This tutorial shows you how to read in data from sqlite files and run a verification process.
In part 1 we converted the forecast data and ensemble data into sqlite format. This next step is to read the data back in and run the verification. Before we begin let’s just make sure we have all the packages we need attached (we now need harpPoint as well as harpIO), and the metadata - i.e. paths etc.
library(harpIO)
library(harpPoint)
fctable_dir <- "/scratch/ms/no/fa1m/harp_output/FCTABLE"

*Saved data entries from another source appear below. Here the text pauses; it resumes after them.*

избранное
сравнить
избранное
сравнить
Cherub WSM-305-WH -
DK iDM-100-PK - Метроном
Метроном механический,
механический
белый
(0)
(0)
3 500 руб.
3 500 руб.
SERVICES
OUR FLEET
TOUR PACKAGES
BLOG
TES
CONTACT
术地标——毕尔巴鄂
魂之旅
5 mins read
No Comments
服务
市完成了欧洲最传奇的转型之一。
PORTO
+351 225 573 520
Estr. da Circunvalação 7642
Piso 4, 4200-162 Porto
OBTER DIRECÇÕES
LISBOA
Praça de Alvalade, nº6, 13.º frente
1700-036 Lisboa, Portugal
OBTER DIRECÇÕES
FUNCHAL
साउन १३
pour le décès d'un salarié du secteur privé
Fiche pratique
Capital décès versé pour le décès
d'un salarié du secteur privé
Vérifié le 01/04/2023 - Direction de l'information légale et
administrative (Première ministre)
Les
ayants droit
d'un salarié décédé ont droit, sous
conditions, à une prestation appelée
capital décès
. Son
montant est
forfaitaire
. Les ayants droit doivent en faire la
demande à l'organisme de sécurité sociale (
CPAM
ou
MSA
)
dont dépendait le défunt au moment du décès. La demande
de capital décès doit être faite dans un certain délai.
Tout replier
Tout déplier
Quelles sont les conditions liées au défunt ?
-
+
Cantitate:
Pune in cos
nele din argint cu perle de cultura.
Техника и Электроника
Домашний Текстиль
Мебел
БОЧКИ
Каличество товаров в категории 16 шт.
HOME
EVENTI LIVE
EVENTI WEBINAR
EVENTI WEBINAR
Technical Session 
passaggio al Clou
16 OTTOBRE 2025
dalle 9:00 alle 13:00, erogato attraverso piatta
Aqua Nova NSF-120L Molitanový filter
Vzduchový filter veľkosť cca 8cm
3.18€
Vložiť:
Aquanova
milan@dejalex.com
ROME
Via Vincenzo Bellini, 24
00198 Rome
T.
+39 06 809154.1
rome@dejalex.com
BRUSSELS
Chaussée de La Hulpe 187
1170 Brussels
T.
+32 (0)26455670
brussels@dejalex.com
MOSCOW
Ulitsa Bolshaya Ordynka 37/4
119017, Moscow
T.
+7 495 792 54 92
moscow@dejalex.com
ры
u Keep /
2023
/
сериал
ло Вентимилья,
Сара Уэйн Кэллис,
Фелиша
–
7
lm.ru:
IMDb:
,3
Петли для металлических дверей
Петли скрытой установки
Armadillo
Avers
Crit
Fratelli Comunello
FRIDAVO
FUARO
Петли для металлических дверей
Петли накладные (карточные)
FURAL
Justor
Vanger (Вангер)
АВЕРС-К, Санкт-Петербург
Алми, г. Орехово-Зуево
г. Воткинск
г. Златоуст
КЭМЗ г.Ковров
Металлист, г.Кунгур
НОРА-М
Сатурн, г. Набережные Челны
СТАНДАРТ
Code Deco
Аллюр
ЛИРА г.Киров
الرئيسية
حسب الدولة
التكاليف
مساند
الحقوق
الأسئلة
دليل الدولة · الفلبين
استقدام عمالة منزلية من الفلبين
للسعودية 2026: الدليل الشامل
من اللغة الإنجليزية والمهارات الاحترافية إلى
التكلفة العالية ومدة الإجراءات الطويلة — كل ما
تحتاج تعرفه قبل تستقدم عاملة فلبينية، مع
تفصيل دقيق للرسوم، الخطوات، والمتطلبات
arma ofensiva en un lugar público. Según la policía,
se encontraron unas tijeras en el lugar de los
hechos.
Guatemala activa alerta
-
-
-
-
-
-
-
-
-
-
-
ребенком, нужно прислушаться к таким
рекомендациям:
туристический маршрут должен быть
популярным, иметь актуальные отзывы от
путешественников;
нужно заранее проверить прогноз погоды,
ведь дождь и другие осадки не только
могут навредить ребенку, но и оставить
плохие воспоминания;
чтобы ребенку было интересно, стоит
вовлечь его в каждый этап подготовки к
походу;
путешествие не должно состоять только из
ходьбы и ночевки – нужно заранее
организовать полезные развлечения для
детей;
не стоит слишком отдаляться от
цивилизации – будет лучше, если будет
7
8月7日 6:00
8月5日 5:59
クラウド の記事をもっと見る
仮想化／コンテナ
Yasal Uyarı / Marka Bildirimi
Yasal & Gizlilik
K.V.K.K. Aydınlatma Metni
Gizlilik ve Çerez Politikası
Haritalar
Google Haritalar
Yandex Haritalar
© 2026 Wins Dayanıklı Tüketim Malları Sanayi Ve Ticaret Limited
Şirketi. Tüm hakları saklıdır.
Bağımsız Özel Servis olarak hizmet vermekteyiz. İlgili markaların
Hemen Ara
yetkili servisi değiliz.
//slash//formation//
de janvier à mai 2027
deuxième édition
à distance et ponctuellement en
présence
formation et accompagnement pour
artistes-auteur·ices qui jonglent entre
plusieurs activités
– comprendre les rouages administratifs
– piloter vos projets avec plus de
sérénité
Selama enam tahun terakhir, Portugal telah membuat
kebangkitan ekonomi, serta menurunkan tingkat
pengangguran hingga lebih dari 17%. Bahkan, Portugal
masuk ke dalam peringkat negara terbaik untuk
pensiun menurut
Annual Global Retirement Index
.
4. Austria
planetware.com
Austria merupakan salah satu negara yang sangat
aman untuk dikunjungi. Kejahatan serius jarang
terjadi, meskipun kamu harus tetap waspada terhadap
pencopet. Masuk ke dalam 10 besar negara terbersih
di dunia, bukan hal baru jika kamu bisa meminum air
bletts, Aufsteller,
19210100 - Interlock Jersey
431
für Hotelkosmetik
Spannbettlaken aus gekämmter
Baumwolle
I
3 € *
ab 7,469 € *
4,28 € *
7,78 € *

obstable_dir <- "/scratch/ms/no/fa1m/harp_output/OBSTABLE"
first_fcst <- 2017053000
last_fcst <- 2017053100
fcst_freq <- "1d"
fcst_models <- c("model1", "model2", "model3")
param <- "T2m"
lead_times <- seq(0, 36, 3)
Now we can read in the forecast data using read_point_forecast from the harpIO package and then print out the screen by simply typing the variable name.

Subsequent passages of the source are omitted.